Python web development tools and libraries
If you’re interested in web development, SQLAlchemy may be a useful tool to explore further. SQLAlchemy is a “Python SQL toolkit and Object Relational Mapper that gives application developers the full power and flexibility of SQL” and provides a “full suite of well known enterprise-level persistence patterns, designed for efficient and high-performing database access, adapted into a simple and Pythonic domain language.”

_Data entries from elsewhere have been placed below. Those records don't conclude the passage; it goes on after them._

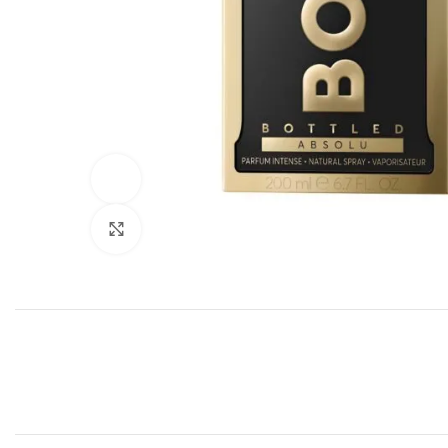
360 product view
Click to enlarge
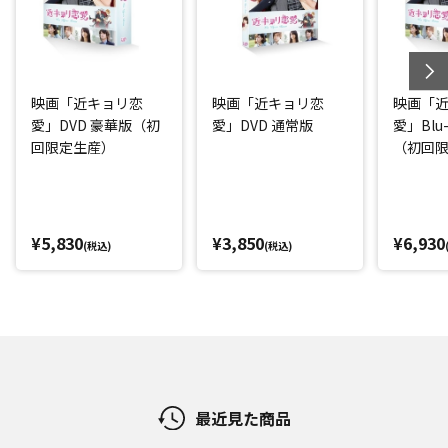
映画「近キョリ恋
映画「近キョリ恋
映画「
愛」DVD 豪華版（初
愛」DVD 通常版
愛」Blu
回限定生産）
（初回
¥5,830
¥3,850
¥6,930
(税込)
(税込)
最近見た商品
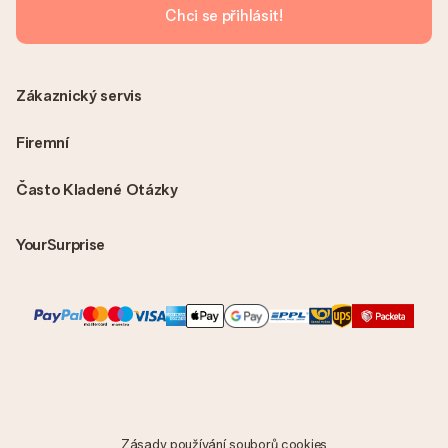
Chci se přihlásit!
Zákaznický servis
Firemní
Často Kladené Otázky
YourSurprise
Zásady používání souborů cookies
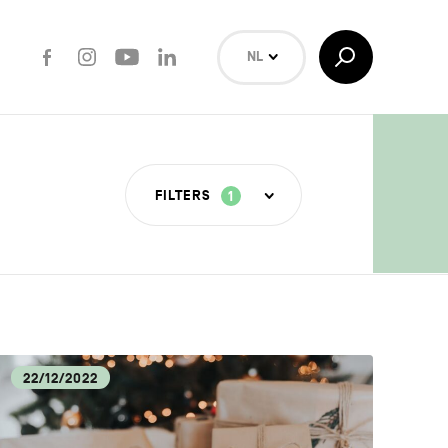
Facebook
Instagram
Youtube
LinkedIn
Toggle
NL
Search
EN
FR
Zoeken
FILTERS
1
ERE
TUUR
22/12/2022
ECA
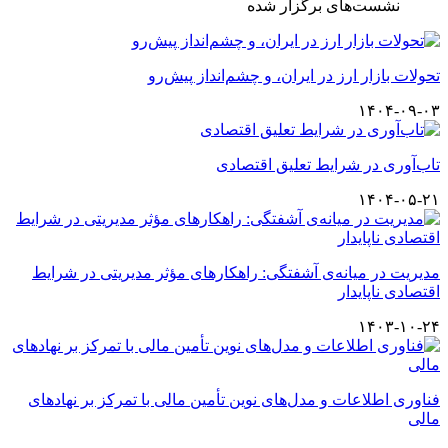
نشست‌های برگزار شده
تحولات بازار ارز در ایران، و چشم‌انداز پیش‌رو
۱۴۰۴-۰۹-۰۳
تاب‌آوری در شرایط تعلیق اقتصادی
۱۴۰۴-۰۵-۲۱
مدیریت در میانه‌ی آشفتگی: راهکارهای مؤثر مدیریتی در شرایط
اقتصادی ناپایدار
۱۴۰۳-۱۰-۲۴
فناوری اطلاعات و مدل‌های نوین تأمین مالی با تمرکز بر نهادهای
مالی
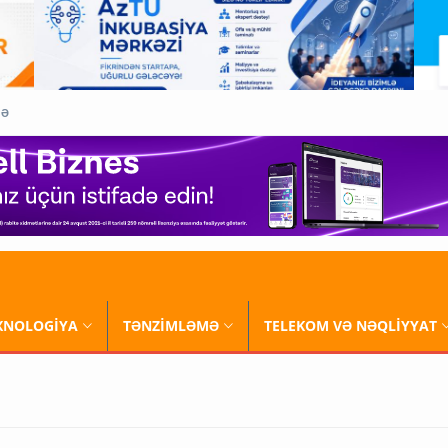
QƏ
XNOLOGİYA
TƏNZİMLƏMƏ
TELEKOM VƏ NƏQLİYYAT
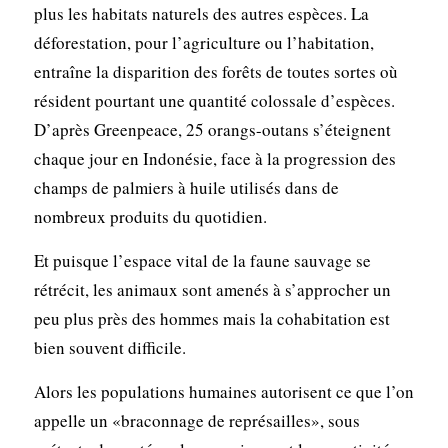
plus les habitats naturels des autres espèces. La
déforestation, pour l’agriculture ou l’habitation,
entraîne la disparition des forêts de toutes sortes où
résident pourtant une quantité colossale d’espèces.
D’après Greenpeace, 25 orangs-outans s’éteignent
chaque jour en Indonésie, face à la progression des
champs de palmiers à huile utilisés dans de
nombreux produits du quotidien.
Et puisque l’espace vital de la faune sauvage se
rétrécit, les animaux sont amenés à s’approcher un
peu plus près des hommes mais la cohabitation est
bien souvent difficile.
Alors les populations humaines autorisent ce que l’on
appelle un «braconnage de représailles», sous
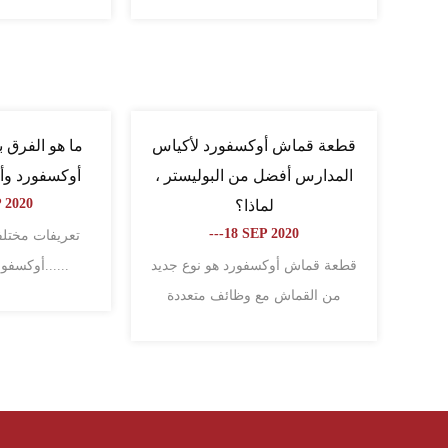
انظر التفاصيل
ما هي الأنواع ذات الصلة من قطعة
ما هو الفرق بين
قماش أكسفورد؟
وأكسفو
 NOV 2020
---09 NOV 2020
اء
غطاء قطعة قماش أوكسفورد : تستخدم
خصيصا لصنع جميع أنواع ال......
أوكسفورد هي: خصائص ......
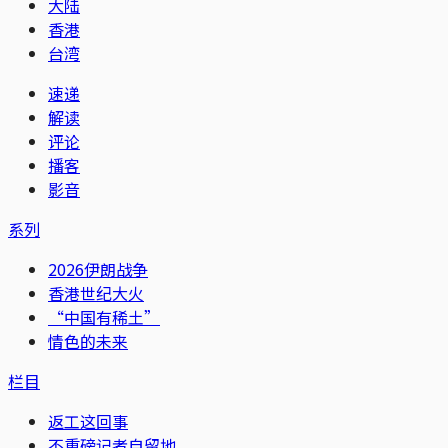
大陆
香港
台湾
速递
解读
评论
播客
影音
系列
2026伊朗战争
香港世纪大火
“中国有稀土”
情色的未来
栏目
返工这回事
不重磅记者自留地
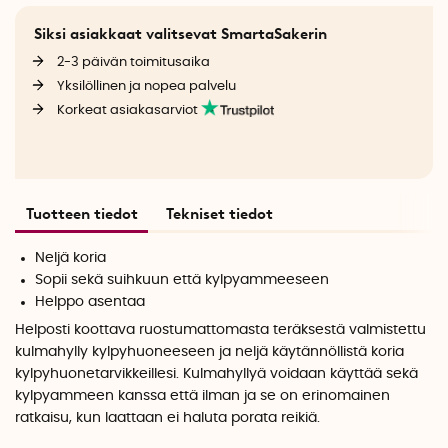
Siksi asiakkaat valitsevat SmartaSakerin
2-3 päivän toimitusaika
Yksilöllinen ja nopea palvelu
Korkeat asiakasarviot
Tuotteen tiedot
Tekniset tiedot
Neljä koria
Sopii sekä suihkuun että kylpyammeeseen
Helppo asentaa
Helposti koottava ruostumattomasta teräksestä valmistettu
kulmahylly kylpyhuoneeseen ja neljä käytännöllistä koria
kylpyhuonetarvikkeillesi. Kulmahyllyä voidaan käyttää sekä
kylpyammeen kanssa että ilman ja se on erinomainen
ratkaisu, kun laattaan ei haluta porata reikiä.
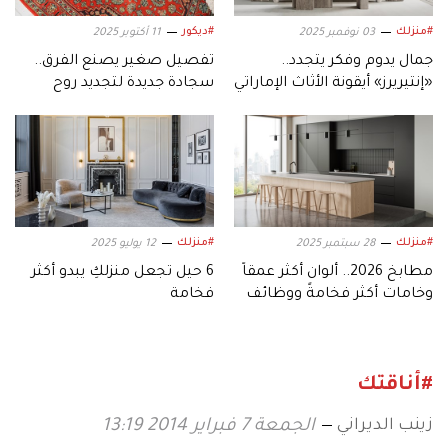
#منزلك
#ديكور
03 نوفمبر 2025
11 أكتوبر 2025
جمال يدوم وفكر يتجدد..
تفصيل صغير يصنع الفرق..
«إنتيريرز» أيقونة الأثاث الإماراتي
سجادة جديدة لتجديد روح
المنزل
#منزلك
#منزلك
28 سبتمبر 2025
12 يوليو 2025
مطابخ 2026.. ألوان أكثر عمقاً
6 حيل تجعل منزلكِ يبدو أكثر
وخامات أكثر فخامةً ووظائف
فخامة
متعددة
#أناقتك
زينب الديراني
الجمعة 7 فبراير 2014 13:19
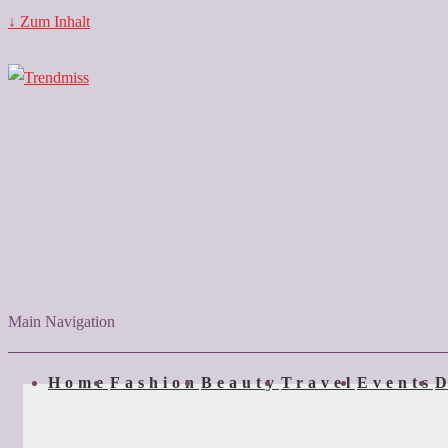
↓ Zum Inhalt
Main Navigation
Home
Fashion
Beauty
Travel
Events
D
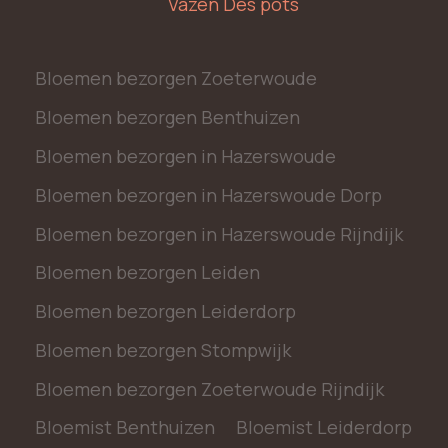
Vazen Des pots
Bloemen bezorgen Zoeterwoude
Bloemen bezorgen Benthuizen
Bloemen bezorgen in Hazerswoude
Bloemen bezorgen in Hazerswoude Dorp
Bloemen bezorgen in Hazerswoude Rijndijk
Bloemen bezorgen Leiden
Bloemen bezorgen Leiderdorp
Bloemen bezorgen Stompwijk
Bloemen bezorgen Zoeterwoude Rijndijk
Bloemist Benthuizen
Bloemist Leiderdorp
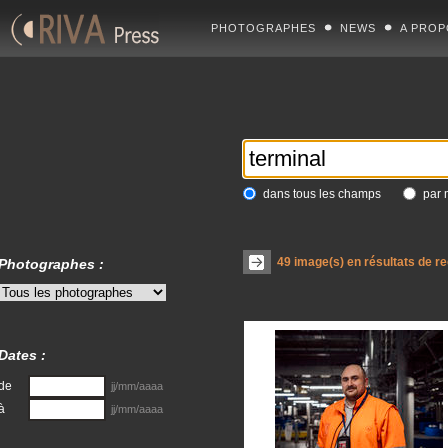
PHOTOGRAPHES
NEWS
A PROP
dans tous les champs
par 
49
image(s) en résultats de r
Photographes :
Dates :
de
jj/mm/aaaa
à
jj/mm/aaaa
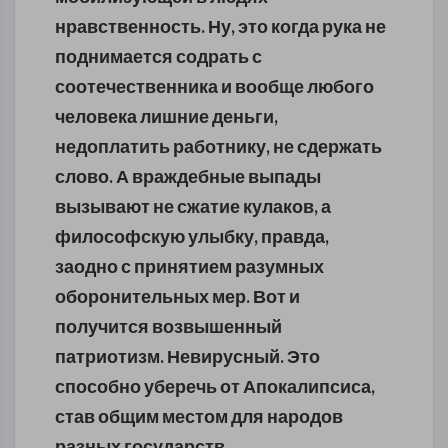
нравственность.
Ну, это когда рука не
поднимается содрать с
соотечественника и вообще любого
человека лишние деньги,
недоплатить работнику, не сдержать
слово. А враждебные выпады
вызывают не сжатие кулаков, а
философскую улыбку, правда,
заодно с принятием разумных
оборонительных мер. Вот и
получится в
озвышенный
патриотизм. Невирусный.
Это
способно уберечь от Апокалипсиса,
став общим местом для народов
разных государств.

Translation by Ann: “SQLAlchemy is an open-source SQL toolkit with special functions that make it easy for you to set up your database and perform all kinds of database actions, without having to write raw SQL queries! (Trust me, this is a win.) Create your database, write to it, fetch from it — SQLAlchemy has got your back!” 😉
Python data science libraries and tools
Not to be confused with the black and white bears that eat bamboo, pandas is an open source data analysis and data manipulation tool used in data science that offers data structures. Pandas will help you to explore, clean, and process your data. The pandas website offers a 10-minute tutorial on pandas for beginners.
Translation by Ann: “NumPy is a data analysis library that helps you efficiently work with large datasets. NumPy is full of functions that are custom-built for handling complex data. NumPy has a variety of functions that allow you to inspect a dataset, perform calculations, and even combine datasets together!” 😀
If you’re interested in learning more about NumPy, there’s a vibrant community with several tutorials on how to use NumPy effectively.